Exercise objective
Extract the listing below in full, unchanged.

[Material shown — start]

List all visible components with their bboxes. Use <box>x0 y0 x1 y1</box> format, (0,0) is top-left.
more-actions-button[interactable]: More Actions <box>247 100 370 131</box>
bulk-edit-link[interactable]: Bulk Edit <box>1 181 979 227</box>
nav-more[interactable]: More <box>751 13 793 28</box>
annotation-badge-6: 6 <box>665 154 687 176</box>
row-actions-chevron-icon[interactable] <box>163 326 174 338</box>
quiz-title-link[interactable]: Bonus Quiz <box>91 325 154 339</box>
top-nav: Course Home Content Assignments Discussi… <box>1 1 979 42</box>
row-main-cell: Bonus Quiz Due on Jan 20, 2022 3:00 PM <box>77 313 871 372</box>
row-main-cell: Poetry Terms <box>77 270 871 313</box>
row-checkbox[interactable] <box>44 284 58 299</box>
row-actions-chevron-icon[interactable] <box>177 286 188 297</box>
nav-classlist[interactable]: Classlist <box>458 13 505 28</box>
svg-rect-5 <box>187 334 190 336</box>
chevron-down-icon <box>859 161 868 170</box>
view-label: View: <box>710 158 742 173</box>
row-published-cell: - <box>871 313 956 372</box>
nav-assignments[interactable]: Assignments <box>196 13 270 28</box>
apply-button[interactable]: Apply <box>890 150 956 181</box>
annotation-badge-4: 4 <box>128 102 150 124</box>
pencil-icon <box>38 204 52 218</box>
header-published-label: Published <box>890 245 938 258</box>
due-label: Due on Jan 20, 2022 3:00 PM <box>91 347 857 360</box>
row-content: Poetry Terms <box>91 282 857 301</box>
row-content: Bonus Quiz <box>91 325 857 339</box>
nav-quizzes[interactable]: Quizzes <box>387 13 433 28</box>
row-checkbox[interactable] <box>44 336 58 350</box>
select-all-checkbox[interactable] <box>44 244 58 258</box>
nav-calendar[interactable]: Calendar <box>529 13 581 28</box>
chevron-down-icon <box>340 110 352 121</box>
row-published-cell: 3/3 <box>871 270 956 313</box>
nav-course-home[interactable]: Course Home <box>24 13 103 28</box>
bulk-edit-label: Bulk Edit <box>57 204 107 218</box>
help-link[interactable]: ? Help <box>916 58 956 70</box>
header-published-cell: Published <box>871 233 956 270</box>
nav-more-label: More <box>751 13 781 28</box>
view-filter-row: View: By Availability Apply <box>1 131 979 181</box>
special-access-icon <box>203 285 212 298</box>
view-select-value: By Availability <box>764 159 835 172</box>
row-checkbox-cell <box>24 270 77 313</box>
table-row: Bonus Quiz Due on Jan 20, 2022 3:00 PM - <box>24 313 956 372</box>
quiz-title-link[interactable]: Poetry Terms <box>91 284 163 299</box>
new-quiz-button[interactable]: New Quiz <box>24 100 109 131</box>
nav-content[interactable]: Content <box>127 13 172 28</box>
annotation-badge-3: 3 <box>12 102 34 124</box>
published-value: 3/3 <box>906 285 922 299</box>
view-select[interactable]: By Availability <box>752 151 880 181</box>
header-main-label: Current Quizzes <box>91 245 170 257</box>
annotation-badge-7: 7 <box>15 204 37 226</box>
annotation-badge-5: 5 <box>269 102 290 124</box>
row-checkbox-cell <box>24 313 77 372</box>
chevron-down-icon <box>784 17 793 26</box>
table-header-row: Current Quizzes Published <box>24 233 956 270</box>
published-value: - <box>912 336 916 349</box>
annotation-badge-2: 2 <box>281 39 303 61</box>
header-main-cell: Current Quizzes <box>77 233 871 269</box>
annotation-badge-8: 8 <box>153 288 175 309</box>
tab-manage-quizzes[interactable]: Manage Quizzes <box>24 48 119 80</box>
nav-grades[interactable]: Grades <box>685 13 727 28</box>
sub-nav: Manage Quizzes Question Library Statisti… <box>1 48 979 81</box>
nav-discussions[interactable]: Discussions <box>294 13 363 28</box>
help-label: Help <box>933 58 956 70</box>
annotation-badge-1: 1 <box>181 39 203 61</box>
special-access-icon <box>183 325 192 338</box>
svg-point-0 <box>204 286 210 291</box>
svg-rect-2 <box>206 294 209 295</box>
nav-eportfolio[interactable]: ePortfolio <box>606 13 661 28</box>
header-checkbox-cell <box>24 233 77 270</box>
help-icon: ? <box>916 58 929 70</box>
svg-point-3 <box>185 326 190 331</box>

[Material shown — finish]

Answer
List all visible components with their bboxes. Use <box>x0 y0 x1 y1</box> format, (0,0) is top-left.
more-actions-button[interactable]: More Actions <box>247 100 370 131</box>
bulk-edit-link[interactable]: Bulk Edit <box>1 181 979 227</box>
nav-more[interactable]: More <box>751 13 793 28</box>
annotation-badge-6: 6 <box>665 154 687 176</box>
row-actions-chevron-icon[interactable] <box>163 326 174 338</box>
quiz-title-link[interactable]: Bonus Quiz <box>91 325 154 339</box>
top-nav: Course Home Content Assignments Discussi… <box>1 1 979 42</box>
row-main-cell: Bonus Quiz Due on Jan 20, 2022 3:00 PM <box>77 313 871 372</box>
row-main-cell: Poetry Terms <box>77 270 871 313</box>
row-checkbox[interactable] <box>44 284 58 299</box>
row-actions-chevron-icon[interactable] <box>177 286 188 297</box>
nav-classlist[interactable]: Classlist <box>458 13 505 28</box>
svg-rect-5 <box>187 334 190 336</box>
chevron-down-icon <box>859 161 868 170</box>
view-label: View: <box>710 158 742 173</box>
row-published-cell: - <box>871 313 956 372</box>
nav-assignments[interactable]: Assignments <box>196 13 270 28</box>
apply-button[interactable]: Apply <box>890 150 956 181</box>
annotation-badge-4: 4 <box>128 102 150 124</box>
pencil-icon <box>38 204 52 218</box>
header-published-label: Published <box>890 245 938 258</box>
due-label: Due on Jan 20, 2022 3:00 PM <box>91 347 857 360</box>
row-content: Poetry Terms <box>91 282 857 301</box>
row-content: Bonus Quiz <box>91 325 857 339</box>
nav-quizzes[interactable]: Quizzes <box>387 13 433 28</box>
row-checkbox[interactable] <box>44 336 58 350</box>
select-all-checkbox[interactable] <box>44 244 58 258</box>
nav-calendar[interactable]: Calendar <box>529 13 581 28</box>
chevron-down-icon <box>340 110 352 121</box>
row-published-cell: 3/3 <box>871 270 956 313</box>
nav-course-home[interactable]: Course Home <box>24 13 103 28</box>
bulk-edit-label: Bulk Edit <box>57 204 107 218</box>
help-link[interactable]: ? Help <box>916 58 956 70</box>
header-published-cell: Published <box>871 233 956 270</box>
nav-more-label: More <box>751 13 781 28</box>
view-filter-row: View: By Availability Apply <box>1 131 979 181</box>
special-access-icon <box>203 285 212 298</box>
view-select-value: By Availability <box>764 159 835 172</box>
row-checkbox-cell <box>24 270 77 313</box>
table-row: Bonus Quiz Due on Jan 20, 2022 3:00 PM - <box>24 313 956 372</box>
quiz-title-link[interactable]: Poetry Terms <box>91 284 163 299</box>
new-quiz-button[interactable]: New Quiz <box>24 100 109 131</box>
nav-content[interactable]: Content <box>127 13 172 28</box>
annotation-badge-3: 3 <box>12 102 34 124</box>
published-value: 3/3 <box>906 285 922 299</box>
view-select[interactable]: By Availability <box>752 151 880 181</box>
header-main-label: Current Quizzes <box>91 245 170 257</box>
annotation-badge-7: 7 <box>15 204 37 226</box>
annotation-badge-5: 5 <box>269 102 290 124</box>
row-checkbox-cell <box>24 313 77 372</box>
chevron-down-icon <box>784 17 793 26</box>
table-header-row: Current Quizzes Published <box>24 233 956 270</box>
published-value: - <box>912 336 916 349</box>
annotation-badge-2: 2 <box>281 39 303 61</box>
header-main-cell: Current Quizzes <box>77 233 871 269</box>
annotation-badge-8: 8 <box>153 288 175 309</box>
tab-manage-quizzes[interactable]: Manage Quizzes <box>24 48 119 80</box>
nav-grades[interactable]: Grades <box>685 13 727 28</box>
sub-nav: Manage Quizzes Question Library Statisti… <box>1 48 979 81</box>
nav-discussions[interactable]: Discussions <box>294 13 363 28</box>
help-label: Help <box>933 58 956 70</box>
annotation-badge-1: 1 <box>181 39 203 61</box>
special-access-icon <box>183 325 192 338</box>
svg-point-0 <box>204 286 210 291</box>
svg-rect-2 <box>206 294 209 295</box>
nav-eportfolio[interactable]: ePortfolio <box>606 13 661 28</box>
header-checkbox-cell <box>24 233 77 270</box>
help-icon: ? <box>916 58 929 70</box>
svg-point-3 <box>185 326 190 331</box>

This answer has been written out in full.